# W2V-BERT Embedding Demo

Run `scripts/setup_w2vbert_notebook_env.py` before executing this notebook to provision the dedicated virtual environment and Jupyter kernel.

In [None]:
from pathlib import Path
import sys

def find_repo_root(start: Path) -> Path:
    for candidate in [start, *start.parents]:
        if (candidate / "recipes").exists() and (candidate / "deeplab").exists():
            return candidate
    raise RuntimeError("Unable to locate the repository root.")

NOTEBOOK_DIR = Path.cwd()
REPO_ROOT = find_repo_root(NOTEBOOK_DIR)

SRC_PATHS = [
    REPO_ROOT,
    REPO_ROOT / "recipes/DeepASV",
    REPO_ROOT / "deeplab/pretrained/audio2vector/module/transformers/src",
]

for candidate in SRC_PATHS:
    resolved = str(candidate)
    if candidate.exists() and resolved not in sys.path:
        sys.path.append(resolved)

print(f"Repository root: {REPO_ROOT}")

In [None]:
import torch

from recipes.DeepASV.utils.inference import W2VBERT_SPK_Module

device = torch.device("cuda" if torch.cuda.is_available() else "cpu")
print(f"Using device: {device}")

embedding_model = W2VBERT_SPK_Module(device=device).load_model()

In [None]:
import librosa

import soundfile as sf

import torch



target_audio = REPO_ROOT.parent / "datasets/voxceleb1test/wav/id10270/5r0dWxy17C8/00001.wav"

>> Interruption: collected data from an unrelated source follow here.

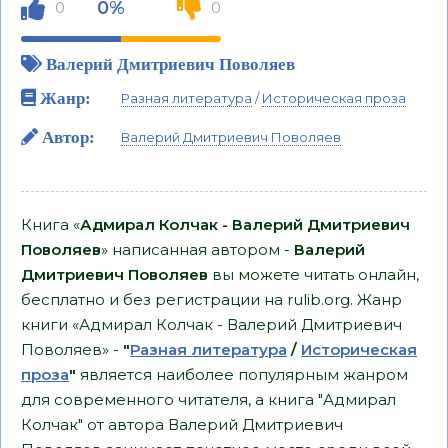
0%
0
0
Валерий Дмитриевич Поволяев
Жанр:
Разная литература
/
Историческая проза
Автор:
Валерий Дмитриевич Поволяев
Книга «
Адмирал Колчак - Валерий Дмитриевич
Поволяев
» написанная автором -
Валерий
Дмитриевич Поволяев
вы можете читать онлайн,
бесплатно и без регистрации на rulib.org. Жанр
книги «Адмирал Колчак - Валерий Дмитриевич
Поволяев» -
"
Разная литература
/
Историческая
проза
"
является наиболее популярным жанром
для современного читателя, а книга "Адмирал
Колчак" от автора Валерий Дмитриевич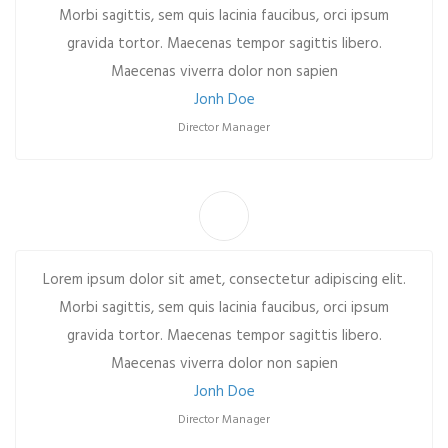
Morbi sagittis, sem quis lacinia faucibus, orci ipsum
gravida tortor. Maecenas tempor sagittis libero.
Maecenas viverra dolor non sapien
Jonh Doe
Director Manager
Lorem ipsum dolor sit amet, consectetur adipiscing elit.
Morbi sagittis, sem quis lacinia faucibus, orci ipsum
gravida tortor. Maecenas tempor sagittis libero.
Maecenas viverra dolor non sapien
Jonh Doe
Director Manager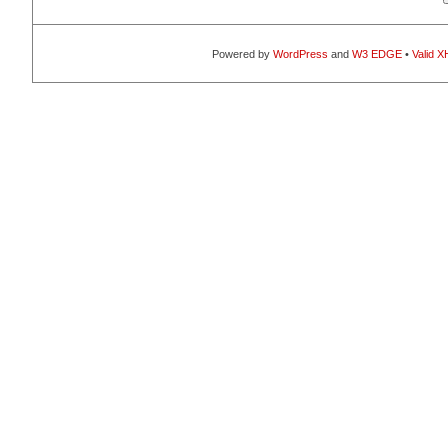
Powered by
WordPress
and
W3 EDGE
•
Valid 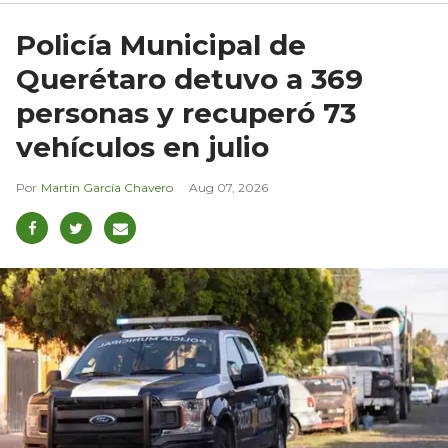
Policía Municipal de
Querétaro detuvo a 369
personas y recuperó 73
vehículos en julio
Martín García Chavero
Aug 07, 2026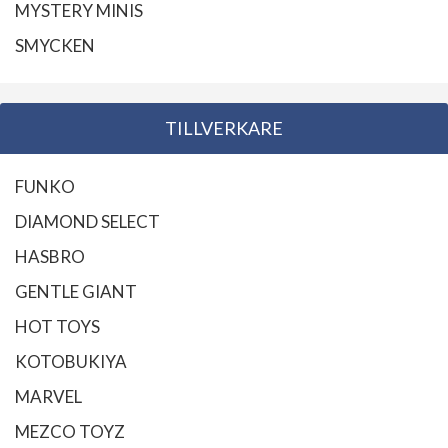
MYSTERY MINIS
SMYCKEN
TILLVERKARE
FUNKO
DIAMOND SELECT
HASBRO
GENTLE GIANT
HOT TOYS
KOTOBUKIYA
MARVEL
MEZCO TOYZ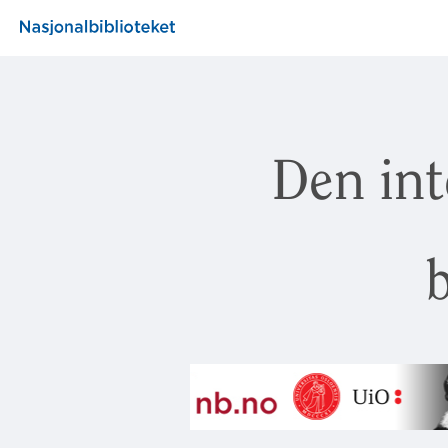
Den int
b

if not target_audio.exists():

    alt_path = REPO_ROOT / "datasets/voxceleb1test/wav/id10270/5r0dWxy17C8/00001.wav"

    if alt_path.exists():

        target_audio = alt_path

    else:

        raise FileNotFoundError(f"Audio file not found at {target_audio} or {alt_path}")

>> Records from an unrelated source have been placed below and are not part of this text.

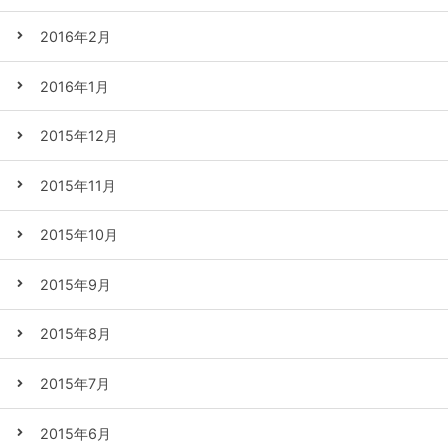
2016年2月
2016年1月
2015年12月
2015年11月
2015年10月
2015年9月
2015年8月
2015年7月
2015年6月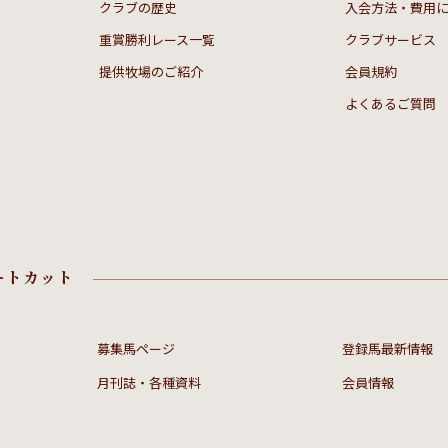
クラブの歴史
入会方法・費用
重賞勝利レース一覧
クラブサービス
提供牧場のご紹介
会員規約
よくあるご質問
ートカット
募集馬ページ
登録馬最新情報
月刊誌・各種資料
会員情報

signal, sr = sf.read(str(target_audio), dtype="float32")

if signal.ndim > 1:

    signal = signal.mean(axis=1)



target_sr = embedding_model.hparams.get("sample_rate", 16000)

if sr != target_sr:

    signal = librosa.resample(signal, orig_sr=sr, target_sr=target_sr)

    sr = target_sr



waveform = torch.from_numpy(signal).unsqueeze(0).to(torch.float32)

print(f"Loaded waveform shape: {waveform.shape}, sample rate: {sr}")


In [None]:
embeddings = embedding_model(waveform)
embedding_vector = embeddings.squeeze(0).detach().cpu().numpy()

print(f"Embedding shape: {embedding_vector.shape}")
embedding_vector[:8]